* **WORK TASK**
Your copy should start at the line with "Dámské župany" and end at the line with "a velkých sportovních" in the data below. Transcribe only those lines, exactly, pictures excluded.

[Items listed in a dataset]
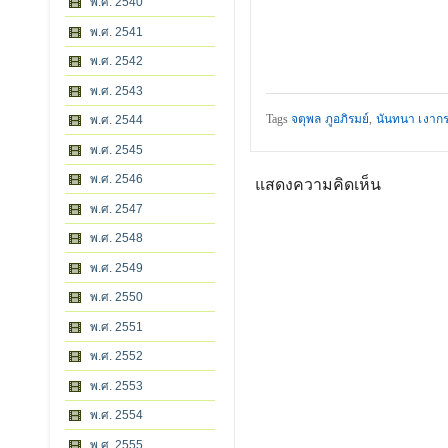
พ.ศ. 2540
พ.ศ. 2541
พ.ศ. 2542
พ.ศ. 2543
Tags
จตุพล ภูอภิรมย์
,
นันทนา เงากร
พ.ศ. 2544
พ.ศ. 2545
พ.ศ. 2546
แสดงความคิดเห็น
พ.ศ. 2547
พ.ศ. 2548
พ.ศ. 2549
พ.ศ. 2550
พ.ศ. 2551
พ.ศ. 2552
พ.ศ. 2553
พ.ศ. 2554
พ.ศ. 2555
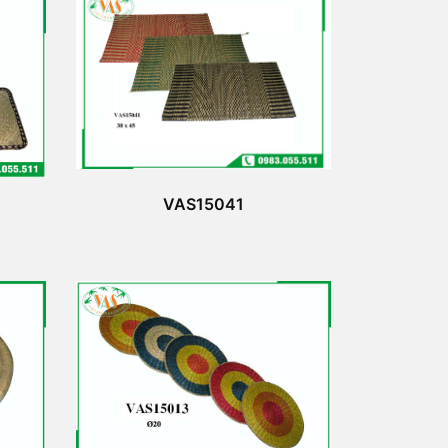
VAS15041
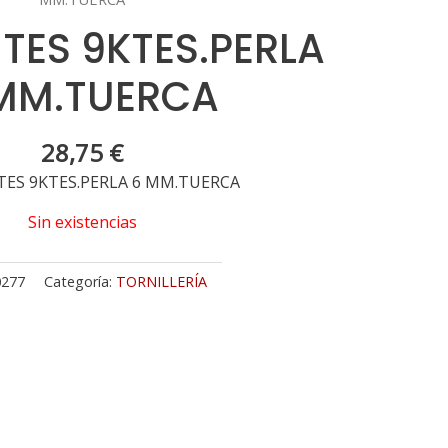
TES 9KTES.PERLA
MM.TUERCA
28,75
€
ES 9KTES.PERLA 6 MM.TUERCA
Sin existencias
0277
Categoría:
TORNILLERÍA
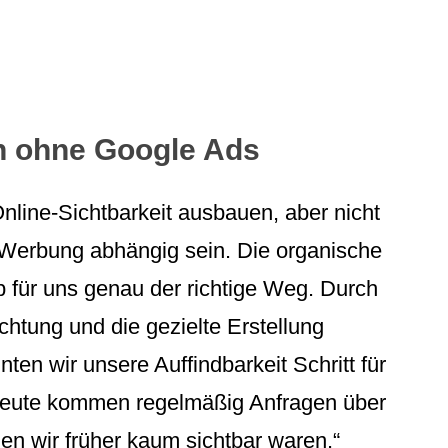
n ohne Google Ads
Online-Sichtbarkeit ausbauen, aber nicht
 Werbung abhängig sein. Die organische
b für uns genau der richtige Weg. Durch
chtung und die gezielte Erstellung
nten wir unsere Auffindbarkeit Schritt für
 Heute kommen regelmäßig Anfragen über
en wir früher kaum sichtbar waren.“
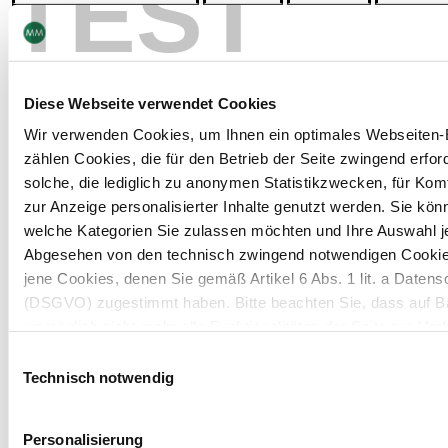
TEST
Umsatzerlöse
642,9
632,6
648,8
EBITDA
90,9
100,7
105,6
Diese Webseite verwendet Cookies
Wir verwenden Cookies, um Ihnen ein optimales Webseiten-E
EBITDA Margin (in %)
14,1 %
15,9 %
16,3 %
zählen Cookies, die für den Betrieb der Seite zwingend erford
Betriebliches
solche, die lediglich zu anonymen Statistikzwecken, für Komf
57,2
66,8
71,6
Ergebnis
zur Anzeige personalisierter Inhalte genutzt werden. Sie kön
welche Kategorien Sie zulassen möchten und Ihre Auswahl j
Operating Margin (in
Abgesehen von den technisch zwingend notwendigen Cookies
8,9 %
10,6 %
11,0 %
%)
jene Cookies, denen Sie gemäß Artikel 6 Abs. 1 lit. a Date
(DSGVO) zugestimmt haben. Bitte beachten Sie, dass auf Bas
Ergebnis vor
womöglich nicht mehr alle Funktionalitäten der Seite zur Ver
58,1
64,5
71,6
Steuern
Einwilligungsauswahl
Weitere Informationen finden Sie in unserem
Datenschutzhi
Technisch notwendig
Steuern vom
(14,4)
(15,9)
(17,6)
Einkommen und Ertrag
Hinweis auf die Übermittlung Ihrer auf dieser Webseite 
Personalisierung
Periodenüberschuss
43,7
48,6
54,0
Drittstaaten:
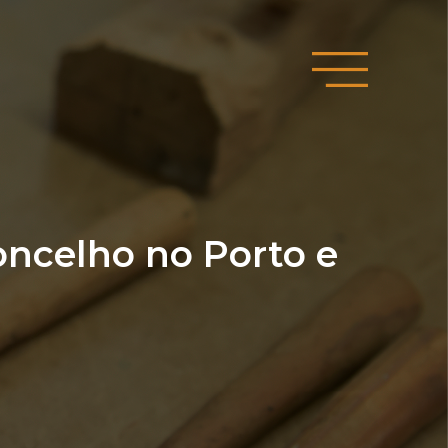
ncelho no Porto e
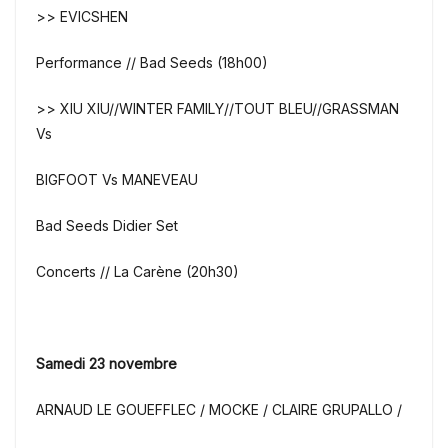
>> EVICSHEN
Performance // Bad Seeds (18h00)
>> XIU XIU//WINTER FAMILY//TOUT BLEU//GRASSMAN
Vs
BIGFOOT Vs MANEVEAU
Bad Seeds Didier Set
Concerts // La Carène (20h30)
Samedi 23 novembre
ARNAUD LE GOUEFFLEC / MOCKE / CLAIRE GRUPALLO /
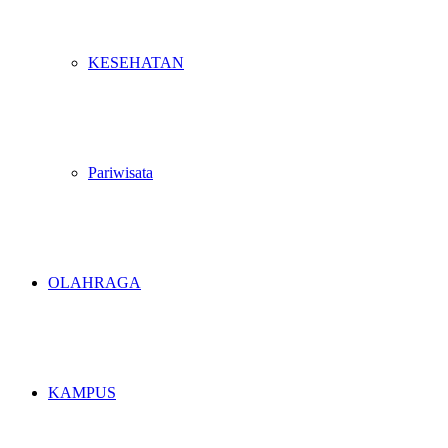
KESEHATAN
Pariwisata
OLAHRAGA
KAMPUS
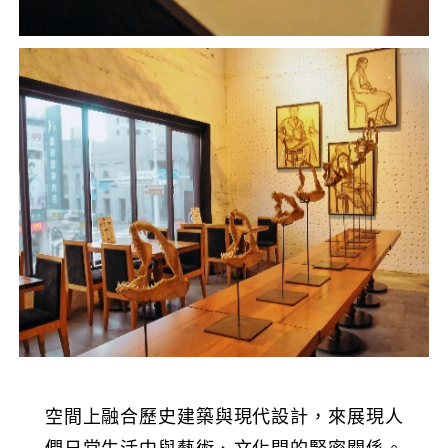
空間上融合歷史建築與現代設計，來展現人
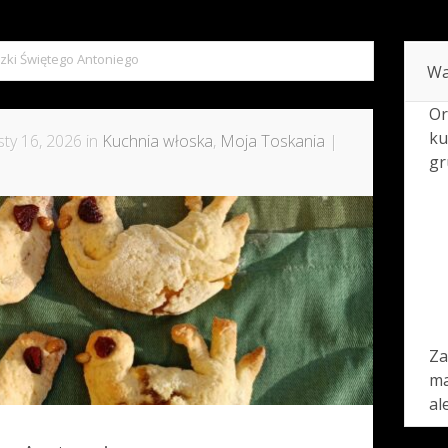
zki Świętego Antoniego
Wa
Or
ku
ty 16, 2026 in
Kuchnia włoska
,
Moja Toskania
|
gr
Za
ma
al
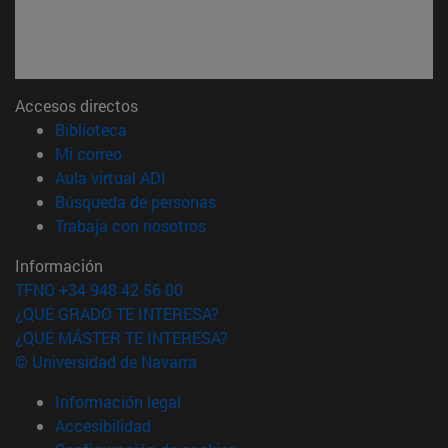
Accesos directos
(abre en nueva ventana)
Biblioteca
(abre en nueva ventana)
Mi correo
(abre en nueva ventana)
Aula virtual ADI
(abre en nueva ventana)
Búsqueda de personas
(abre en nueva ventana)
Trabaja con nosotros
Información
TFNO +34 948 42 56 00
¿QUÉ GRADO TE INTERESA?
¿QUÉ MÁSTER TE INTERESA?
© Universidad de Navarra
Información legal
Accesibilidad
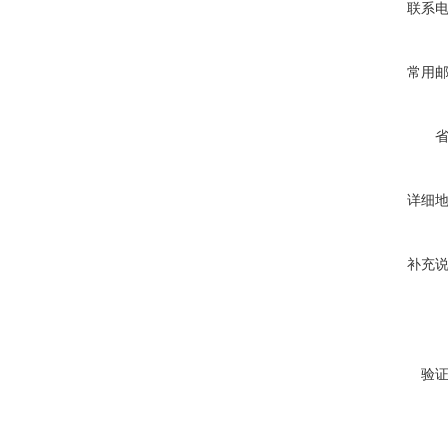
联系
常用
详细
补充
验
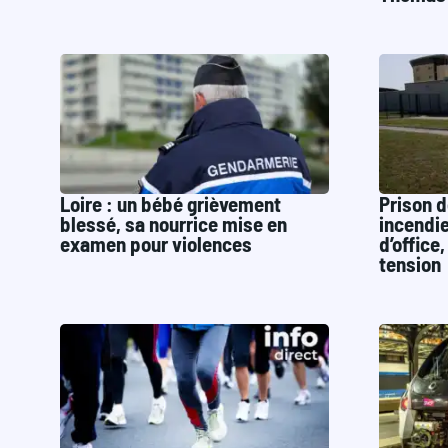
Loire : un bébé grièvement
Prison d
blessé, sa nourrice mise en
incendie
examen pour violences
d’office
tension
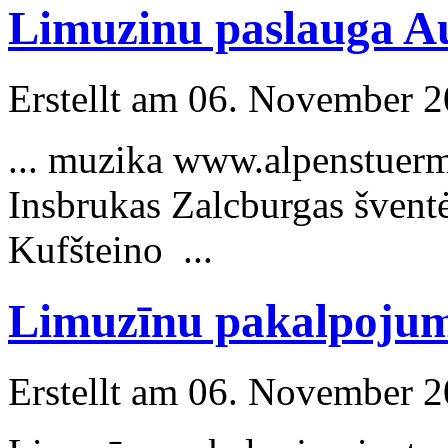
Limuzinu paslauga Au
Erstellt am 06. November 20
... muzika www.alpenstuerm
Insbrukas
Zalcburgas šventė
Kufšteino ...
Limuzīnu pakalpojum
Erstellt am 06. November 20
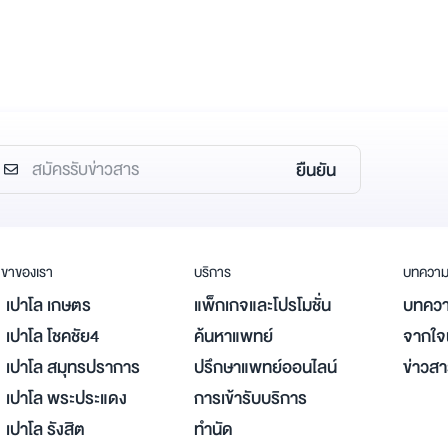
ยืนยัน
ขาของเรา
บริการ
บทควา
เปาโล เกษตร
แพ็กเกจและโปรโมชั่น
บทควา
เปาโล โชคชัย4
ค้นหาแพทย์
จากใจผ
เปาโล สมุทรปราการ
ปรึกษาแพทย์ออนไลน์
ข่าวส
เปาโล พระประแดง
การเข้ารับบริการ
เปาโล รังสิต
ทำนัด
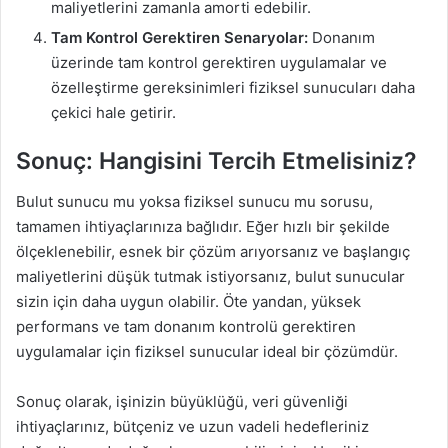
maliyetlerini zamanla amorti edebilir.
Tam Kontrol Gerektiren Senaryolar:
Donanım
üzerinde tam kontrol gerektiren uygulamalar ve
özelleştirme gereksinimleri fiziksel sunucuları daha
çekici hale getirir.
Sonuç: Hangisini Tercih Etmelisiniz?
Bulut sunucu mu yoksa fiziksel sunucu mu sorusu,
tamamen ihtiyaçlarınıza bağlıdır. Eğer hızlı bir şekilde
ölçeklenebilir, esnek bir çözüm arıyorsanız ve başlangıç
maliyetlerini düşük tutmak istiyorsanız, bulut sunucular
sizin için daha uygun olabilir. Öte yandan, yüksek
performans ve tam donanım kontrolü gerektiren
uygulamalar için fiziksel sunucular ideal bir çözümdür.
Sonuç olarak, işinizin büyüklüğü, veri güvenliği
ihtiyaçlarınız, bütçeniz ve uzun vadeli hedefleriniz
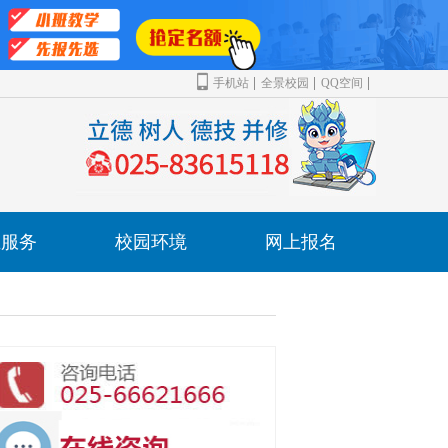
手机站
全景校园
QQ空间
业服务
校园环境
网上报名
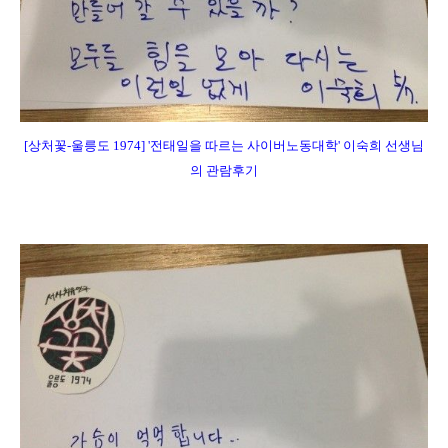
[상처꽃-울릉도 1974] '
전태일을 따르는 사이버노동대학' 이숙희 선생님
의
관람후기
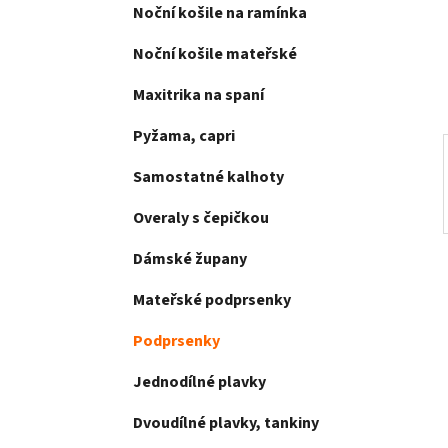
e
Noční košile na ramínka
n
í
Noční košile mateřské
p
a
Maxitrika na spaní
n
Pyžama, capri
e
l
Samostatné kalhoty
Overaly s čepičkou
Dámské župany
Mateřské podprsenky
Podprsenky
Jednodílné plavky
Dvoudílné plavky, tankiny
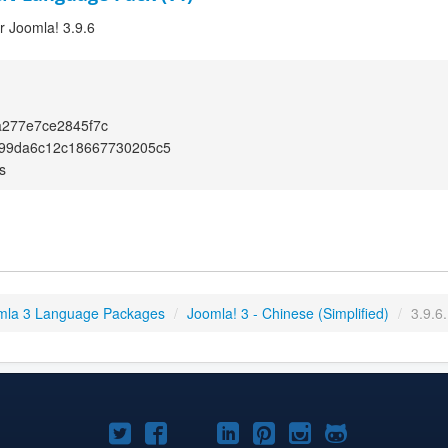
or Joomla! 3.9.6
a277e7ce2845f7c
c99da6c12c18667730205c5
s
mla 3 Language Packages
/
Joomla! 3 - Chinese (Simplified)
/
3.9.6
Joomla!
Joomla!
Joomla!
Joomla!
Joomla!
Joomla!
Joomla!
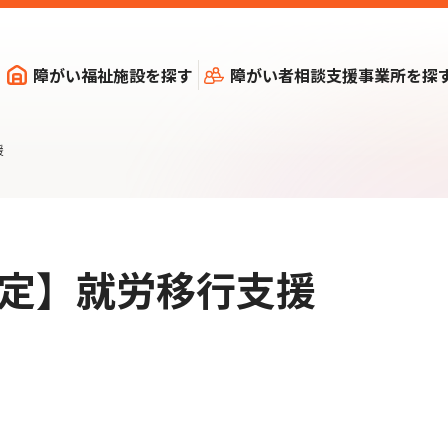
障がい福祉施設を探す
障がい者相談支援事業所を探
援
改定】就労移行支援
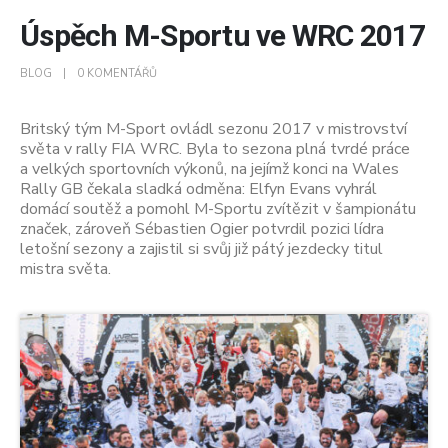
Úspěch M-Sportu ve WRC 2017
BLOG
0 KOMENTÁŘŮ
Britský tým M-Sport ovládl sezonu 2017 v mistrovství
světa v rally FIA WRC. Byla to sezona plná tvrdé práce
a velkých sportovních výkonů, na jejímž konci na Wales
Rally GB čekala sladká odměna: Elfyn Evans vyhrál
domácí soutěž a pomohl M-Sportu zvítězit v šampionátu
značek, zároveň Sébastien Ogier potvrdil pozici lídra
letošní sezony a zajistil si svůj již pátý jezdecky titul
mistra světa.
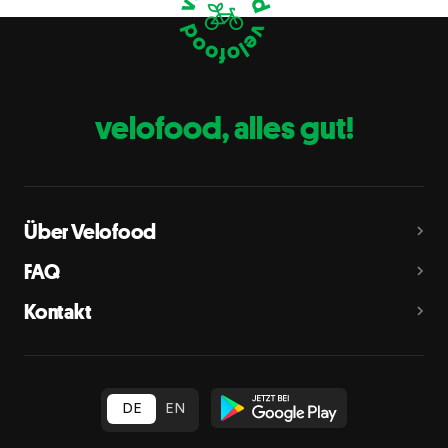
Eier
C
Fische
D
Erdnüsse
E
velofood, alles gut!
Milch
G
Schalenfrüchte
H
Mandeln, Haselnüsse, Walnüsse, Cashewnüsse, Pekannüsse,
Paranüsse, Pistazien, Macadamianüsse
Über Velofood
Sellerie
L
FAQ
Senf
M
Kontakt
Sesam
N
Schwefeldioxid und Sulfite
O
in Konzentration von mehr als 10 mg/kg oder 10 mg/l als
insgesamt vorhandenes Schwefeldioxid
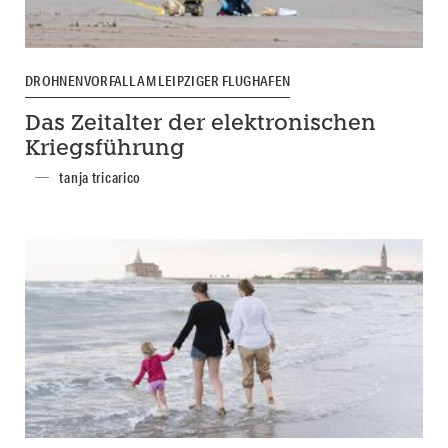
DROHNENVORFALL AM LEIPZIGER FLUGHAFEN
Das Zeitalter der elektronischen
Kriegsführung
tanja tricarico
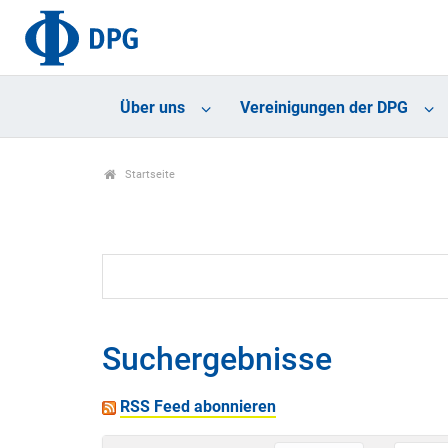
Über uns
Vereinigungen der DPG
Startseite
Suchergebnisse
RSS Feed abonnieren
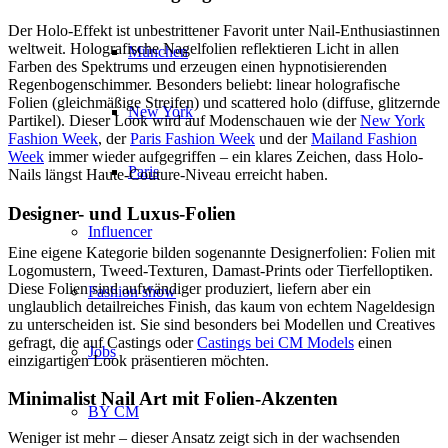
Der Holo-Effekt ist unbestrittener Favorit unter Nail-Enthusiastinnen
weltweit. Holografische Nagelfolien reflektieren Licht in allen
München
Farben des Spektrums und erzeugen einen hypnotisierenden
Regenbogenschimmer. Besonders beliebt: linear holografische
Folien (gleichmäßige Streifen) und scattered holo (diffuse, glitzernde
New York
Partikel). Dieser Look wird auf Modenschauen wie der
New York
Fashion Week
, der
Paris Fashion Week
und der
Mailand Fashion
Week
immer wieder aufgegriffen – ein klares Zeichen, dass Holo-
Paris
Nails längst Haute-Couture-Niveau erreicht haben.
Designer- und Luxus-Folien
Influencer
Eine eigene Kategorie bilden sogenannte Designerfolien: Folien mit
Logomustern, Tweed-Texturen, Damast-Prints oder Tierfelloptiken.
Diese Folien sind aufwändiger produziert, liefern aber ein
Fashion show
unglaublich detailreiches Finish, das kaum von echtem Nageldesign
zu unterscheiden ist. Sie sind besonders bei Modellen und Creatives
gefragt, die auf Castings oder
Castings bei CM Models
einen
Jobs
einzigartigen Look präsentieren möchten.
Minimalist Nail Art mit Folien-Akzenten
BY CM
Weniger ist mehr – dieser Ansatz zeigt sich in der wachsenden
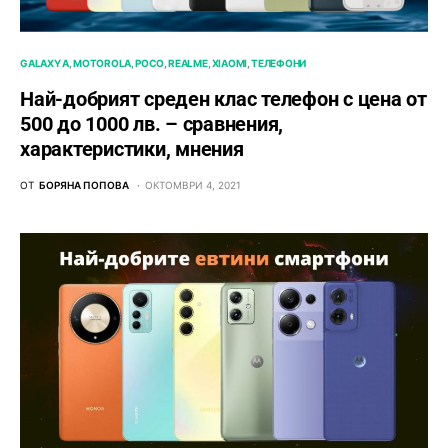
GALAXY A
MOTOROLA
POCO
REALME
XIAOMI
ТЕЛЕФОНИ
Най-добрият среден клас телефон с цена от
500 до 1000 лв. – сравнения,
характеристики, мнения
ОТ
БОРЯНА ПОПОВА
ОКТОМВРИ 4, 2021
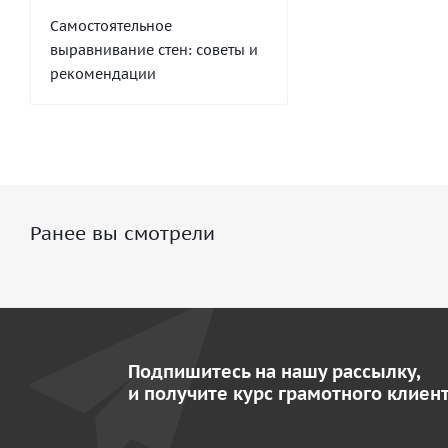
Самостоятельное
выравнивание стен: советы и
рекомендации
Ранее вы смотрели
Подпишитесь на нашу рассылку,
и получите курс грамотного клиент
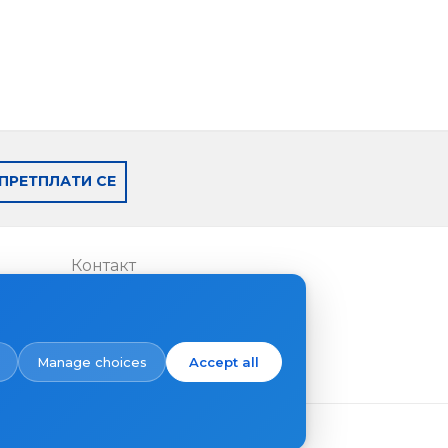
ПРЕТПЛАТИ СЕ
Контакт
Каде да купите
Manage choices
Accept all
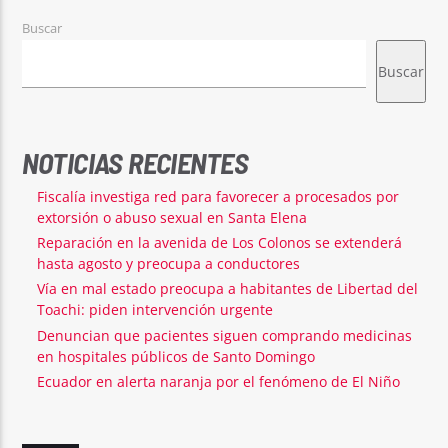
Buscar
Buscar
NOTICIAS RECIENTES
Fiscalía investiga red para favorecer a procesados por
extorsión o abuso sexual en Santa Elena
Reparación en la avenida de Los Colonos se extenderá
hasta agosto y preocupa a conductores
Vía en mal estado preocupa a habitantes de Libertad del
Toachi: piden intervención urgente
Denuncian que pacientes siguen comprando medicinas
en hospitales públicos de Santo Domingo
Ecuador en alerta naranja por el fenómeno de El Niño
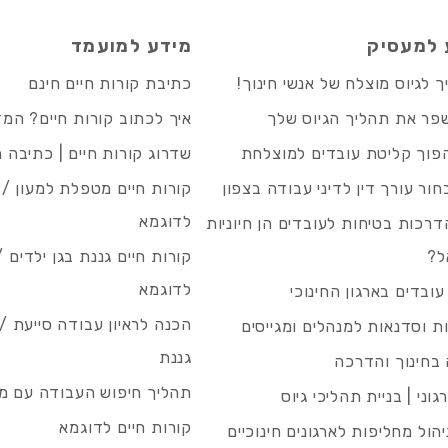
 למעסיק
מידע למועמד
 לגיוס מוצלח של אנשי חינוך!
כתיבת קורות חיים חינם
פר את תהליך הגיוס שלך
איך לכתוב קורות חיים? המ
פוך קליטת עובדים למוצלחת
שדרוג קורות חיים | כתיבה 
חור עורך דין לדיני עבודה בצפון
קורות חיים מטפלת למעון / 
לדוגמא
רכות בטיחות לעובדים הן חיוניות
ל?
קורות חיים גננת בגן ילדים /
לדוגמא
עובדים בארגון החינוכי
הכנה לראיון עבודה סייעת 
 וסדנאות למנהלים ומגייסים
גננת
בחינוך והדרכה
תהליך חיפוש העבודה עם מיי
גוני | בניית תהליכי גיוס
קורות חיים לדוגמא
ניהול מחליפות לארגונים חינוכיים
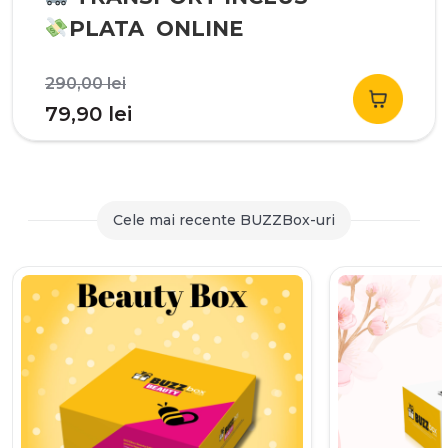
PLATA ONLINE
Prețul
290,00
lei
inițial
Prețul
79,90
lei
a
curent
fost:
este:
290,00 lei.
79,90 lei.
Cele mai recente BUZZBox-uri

* **SOLUTION BELOW**
Dámské župany
Mateřské podprsenky
Podprsenky
Jednodílné plavky
Dvoudílné plavky, tankiny
or Joomla! 3.9.6
a277e7ce2845f7c
c99da6c12c18667730205c5
s
mla 3 Language Packages
/
Joomla! 3 - Chinese (Simplified)
/
3.9.6
Joomla!
Joomla!
Joomla!
Joomla!
Joomla!
Joomla!
Joomla!
障がい福祉施設を探す
障がい者相談支援事業所を探
援
改定】就労移行支援
Úspěch M-Sportu ve WRC 2017
BLOG
0 KOMENTÁŘŮ
Britský tým M-Sport ovládl sezonu 2017 v mistrovství
světa v rally FIA WRC. Byla to sezona plná tvrdé práce
a velkých sportovních výkonů, na jejímž konci na Wales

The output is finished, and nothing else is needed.